No que respeita às férias anuais, a nova lei introduz um mecanismo de aumento do número de dias das férias anuais em função da antiguidade do trabalhador, com um número inicial de seis dias úteis, aumentando em um dia útil a cada dois anos completos. Quando a antiguidade for superior a 12 anos, o número de dias das férias anuais é de 12 dias úteis. As autoridades esperam que isto permita aos trabalhadores alcançar uma melhor conciliação entre a vida profissional e familiar, bem como aumentar o sentimento de pertença em relação ao trabalho. As disposições em causa irão entrar em vigor no dia 1 de Janeiro de 2027.

A nota afirma ainda que, em resposta ao aumento do número de dias da licença de maternidade, o Governo irá lançar uma medida de subsídio destinada a apoiar as pequenas e médias empresas (PME) elegíveis que já tenham pagado a remuneração na licença de maternidade às trabalhadoras residentes, com vista a aliviar continuamente os encargos das PME no pagamento dessa remuneração. Segundo os dois organismos, os pormenores serão divulgados oportunamente.

 

328 mil patacas em subsídios no primeiro semestre

Segundo dados divulgados pela DSAL, no segundo trimestre deste ano, 18 empresas beneficiaram do “Plano de subsídio complementar atribuído aos empregadores pela remuneração paga na licença de maternidade”, tendo sido concedidas mais de 164,6 mil patacas. Já de Janeiro a Março do corrente ano, também 18 empresas foram subsidiadas neste âmbito em mais de 163,5 mil patacas. Assim, na primeira metade do ano, a DSAL despendeu um montante total superior a 328 mil patacas ao subsidiar o pagamento da licença de maternidade.

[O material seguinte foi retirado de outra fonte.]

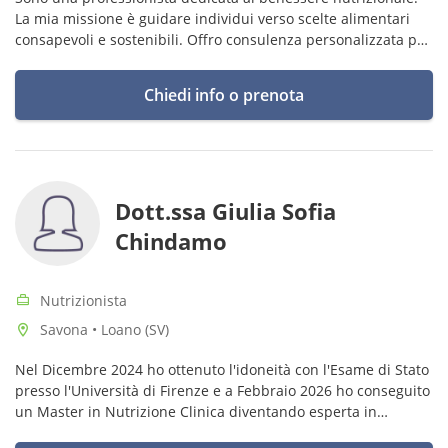
La mia missione è guidare individui verso scelte alimentari
consapevoli e sostenibili. Offro consulenza personalizzata per
promuovere uno stile di vita sano.
Chiedi info o prenota
Dott.ssa Giulia Sofia
Chindamo
Nutrizionista
Savona • Loano (SV)
Nel Dicembre 2024 ho ottenuto l'idoneità con l'Esame di Stato
presso l'Università di Firenze e a Febbraio 2026 ho conseguito
un Master in Nutrizione Clinica diventando esperta in
celiachia e malattie autoimmuni.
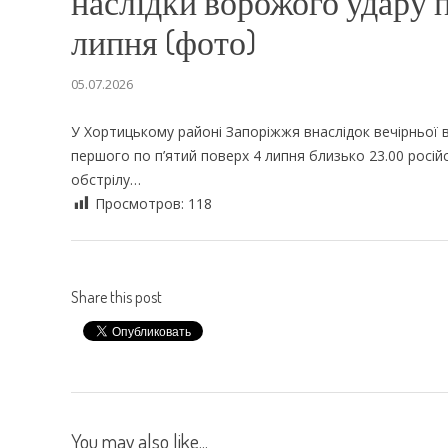
наслідки ворожого удару п
липня (фото)
05.07.2026
У Хортицькому районі Запоріжжя внаслідок вечірньої 
першого по п’ятий поверх 4 липня близько 23.00 росій
обстрілу…
Просмотров:
118
Share this post
You may also like...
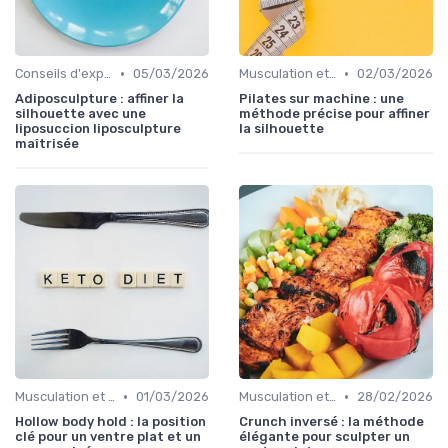
•
•
Conseils d'experts
05/03/2026
Musculation et tonification
02/03/2026
Adiposculpture : affiner la
Pilates sur machine : une
silhouette avec une
méthode précise pour affiner
liposuccion liposculpture
la silhouette
maîtrisée
•
•
Musculation et tonification
01/03/2026
Musculation et tonification
28/02/2026
Hollow body hold : la position
Crunch inversé : la méthode
clé pour un ventre plat et un
élégante pour sculpter un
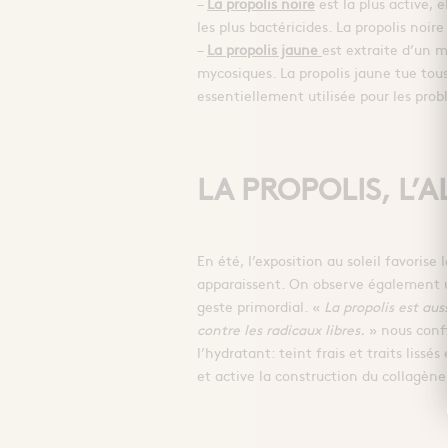
–
La propolis noire
est la plus active, 
les plus bactéricides. La propolis noire
–
La propolis jaune
est extraite d’un m
mycosiques. La propolis jaune tue tou
essentiellement utilisée pour les pr
LA PROPOLIS, L’A
En été, l’exposition au soleil favorise
apparaissent. On observe également u
geste primordial. «
La propolis est aus
contre les radicaux libres.
» nous confi
l’hydratant: teint frais et traits liss
et active la construction du collagène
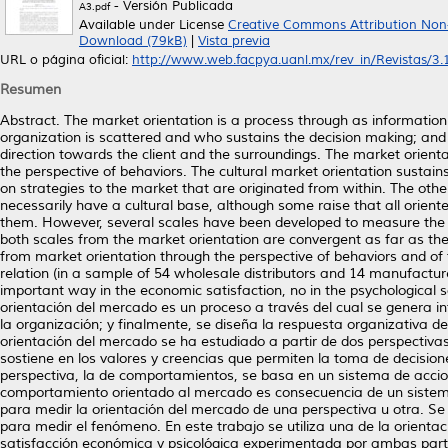
- Versión Publicada
A3.pdf
Available under License
Creative Commons Attribution Non
Download (79kB)
|
Vista previa
URL o página oficial:
http://www.web.facpya.uanl.mx/rev_in/Revistas/3.1/
Resumen
Abstract. The market orientation is a process through as information
organization is scattered and who sustains the decision making; and
direction towards the client and the surroundings. The market orient
the perspective of behaviors. The cultural market orientation sustain
on strategies to the market that are originated from within. The othe
necessarily have a cultural base, although some raise that all orient
them. However, several scales have been developed to measure the ma
both scales from the market orientation are convergent as far as
from market orientation through the perspective of behaviors and of 
relation (in a sample of 54 wholesale distributors and 14 manufacture
important way in the economic satisfaction, no in the psychological 
orientación del mercado es un proceso a través del cual se genera i
la organización; y finalmente, se diseña la respuesta organizativa de 
orientación del mercado se ha estudiado a partir de dos perspectivas
sostiene en los valores y creencias que permiten la toma de decisio
perspectiva, la de comportamientos, se basa en un sistema de accio
comportamiento orientado al mercado es consecuencia de un sistema
para medir la orientación del mercado de una perspectiva u otra. S
para medir el fenómeno. En este trabajo se utiliza una de la orienta
satisfacción económica y psicológica experimentada por ambas partes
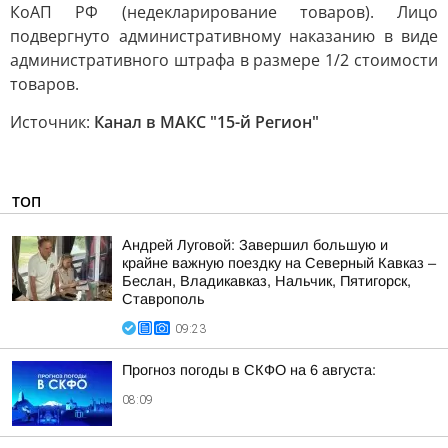
КоАП РФ (недекларирование товаров). Лицо
подвергнуто административному наказанию в виде
административного штрафа в размере 1/2 стоимости
товаров.
Источник:
Канал в МАКС "15-й Регион"
ТОП
Андрей Луговой: Завершил большую и
крайне важную поездку на Северный Кавказ –
Беслан, Владикавказ, Нальчик, Пятигорск,
Ставрополь
09:23
Прогноз погоды в СКФО на 6 августа:
08:09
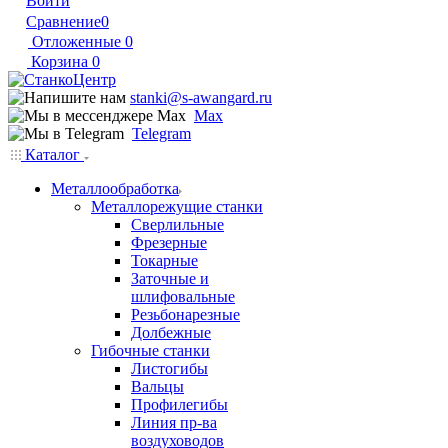
Войти
Сравнение
0
Отложенные
0
Корзина
0
stanki@s-awangard.ru
Max
Telegram
Каталог
Металлообработка
Металлорежущие станки
Сверлильные
Фрезерные
Токарные
Заточные и
шлифовальные
Резьбонарезные
Долбежные
Гибочные станки
Листогибы
Вальцы
Профилегибы
Линия пр-ва
воздуховодов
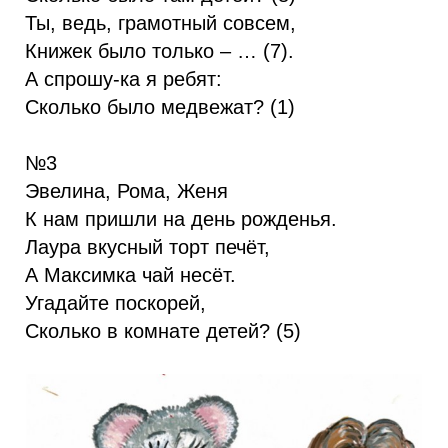
Ты, ведь, грамотный совсем,
Книжек было только – … (7).
А спрошу-ка я ребят:
Сколько было медвежат? (1)
№3
Эвелина, Рома, Женя
К нам пришли на день рожденья.
Лаура вкусный торт печёт,
А Максимка чай несёт.
Угадайте поскорей,
Сколько в комнате детей? (5)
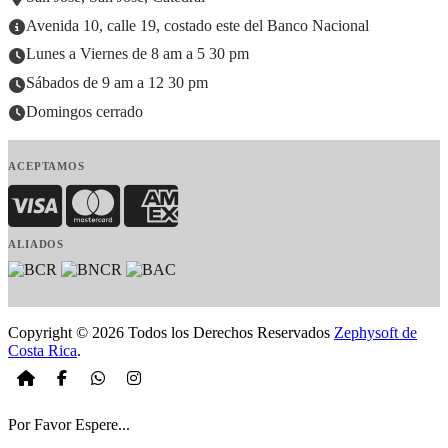
Avenida 10, calle 19, costado este del Banco Nacional
Lunes a Viernes de 8 am a 5 30 pm
Sábados de 9 am a 12 30 pm
Domingos cerrado
ACEPTAMOS
Visa
MasterCard
American Express
ALIADOS
Copyright © 2026 Todos los Derechos Reservados
Zephysoft de
Costa Rica
.
Por Favor Espere...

Actualmente, esse apoio financeiro é apenas atribuído às PME que contratem um máximo de 100 trabalhadores. Na discussão do diploma na Assembleia Legislativa, vários deputados pediram que o subsídio beneficiasse igualmente as empresas de grande dimensão. Em resposta, Dora Ng, Secretária para a Economia e Finanças, observou que é mais evidente a procura deste apoio entre as PME, pelo que o apoio continuará a concentrar-se neste grupo. Segundo a mesma governante, o actual subsídio, de natureza provisória, tornar-se-á permanente, e o respectivo mecanismo será definido através de um regulamento administrativo independente.

Na discussão do mesmo diploma, Chan Un Tong, director da DSAL, indicou que, anualmente, cerca de 240 trabalhadoras locais contratadas por PME beneficiarão desse subsídio, o que resultará numa despesa anual de 4,4 milhões de patacas para o Governo.